AXS: A framework for fast astronomical data processing based on Apache Spark

AI-generated keywords: AXS Apache Spark astronomical data processing distributed systems scalability

AI-generated Key Points

The license of the paper does not allow us to build upon its content and the key points are generated using the paper metadata rather than the full article.

  • Introduction of AXS (Astronomy eXtensions for Spark) framework
  • Leveraging Apache Spark for efficient data processing
  • Features include online positional cross-matching support and Python library
  • Development of distributed ZONES algorithm and data partitioning scheme
  • Achievements in fast cross-matching between Gaia DR2 and AllWise datasets
  • Facilitation of end-user analyses of large datasets like LSST
  • Emphasis on efficiency, scalability, and performance across diverse datasets
Also access our AI generated: Comprehensive summary, Lay summary, Blog-like article; or ask questions about this paper to our AI assistant.

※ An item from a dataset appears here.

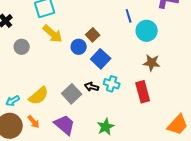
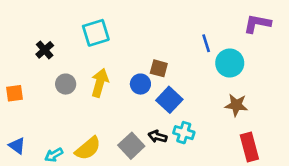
yellow arrow: (53, 34) -> (100, 83), moved, turned -115
brown square: (93, 35) -> (159, 68), turned -32
red rectangle: (143, 92) -> (249, 147), moved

Authors: Petar Zečević, Colin T. Slater, Mario Jurić, Andrew J. Connolly, Sven Lončarić, Eric C. Bellm, V. Zach Golkhou, Krzysztof Suberlack

arXiv: 1905.09034v1 - DOI (astro-ph.IM)

Abstract: We introduce AXS (Astronomy eXtensions for Spark), a scalable open-source astronomical data analysis framework built on Apache Spark, a widely used industry-standard engine for big data processing. Building on capabilities present in Spark, AXS aims to enable querying and analyzing almost arbitrarily large astronomical catalogs using familiar Python/AstroPy concepts, DataFrame APIs, and SQL statements. We achieve this by i) adding support to Spark for efficient on-line positional cross-matching and ii) supplying a Python library supporting commonly-used operations for astronomical data analysis. To support scalable cross-matching, we developed a variant of the ZONES algorithm \citep{there-goes_gray_2004} capable of operating in distributed, shared-nothing architecture. We couple this to a data partitioning scheme that enables fast catalog cross-matching and handles the data skew often present in deep all-sky data sets. The cross-match and other often-used functionalities are exposed to the end users through an easy-to-use Python API. We demonstrate AXS' technical and scientific performance on SDSS, ZTF, Gaia DR2, and AllWise catalogs. Using AXS we were able to perform on-the-fly cross-match of Gaia DR2 (1.8 billion rows) and AllWise (900 million rows) data sets in ~ 30 seconds. We discuss how cloud-ready distributed systems like AXS provide a natural way to enable comprehensive end-user analyses of large datasets such as LSST.

Submitted to arXiv on 22 May. 2019

Ask questions about this paper to our AI assistant

You can also chat with multiple papers at once here.

The license of the paper does not allow us to build upon its content and the AI assistant only knows about the paper metadata rather than the full article.

AI assistant instructions?

Results of the summarizing process for the arXiv paper: 1905.09034v1

This paper's license doesn't allow us to build upon its content and the summarizing process is here made with the paper's metadata rather than the article.

The paper "AXS: A framework for fast astronomical data processing based on Apache Spark" introduces AXS (Astronomy eXtensions for Spark), an open-source framework designed to analyze vast astronomical catalogs using familiar Python/AstroPy concepts and SQL statements. Leveraging the power of Apache Spark, AXS offers efficient online positional cross-matching support and a Python library for essential operations. The authors also developed a distributed variant of the ZONES algorithm and a sophisticated data partitioning scheme to enhance cross-matching speed and manage data skew. Notable achievements include performing an on-the-fly cross-match between Gaia DR2 and AllWise datasets in just 30 seconds. The paper discusses how AXS can facilitate end-user analyses of large datasets like LSST and highlights its efficiency, scalability, and performance across diverse datasets. In conclusion, AXS is a cutting-edge solution that harnesses the capabilities of Apache Spark to revolutionize astronomical data analysis processes.
Created on 30 Dec. 2024

Assess the quality of the AI-generated content by voting

Score: 0

Why do we need votes?

Votes are used to determine whether we need to re-run our summarizing tools. If the count reaches -10, our tools can be restarted.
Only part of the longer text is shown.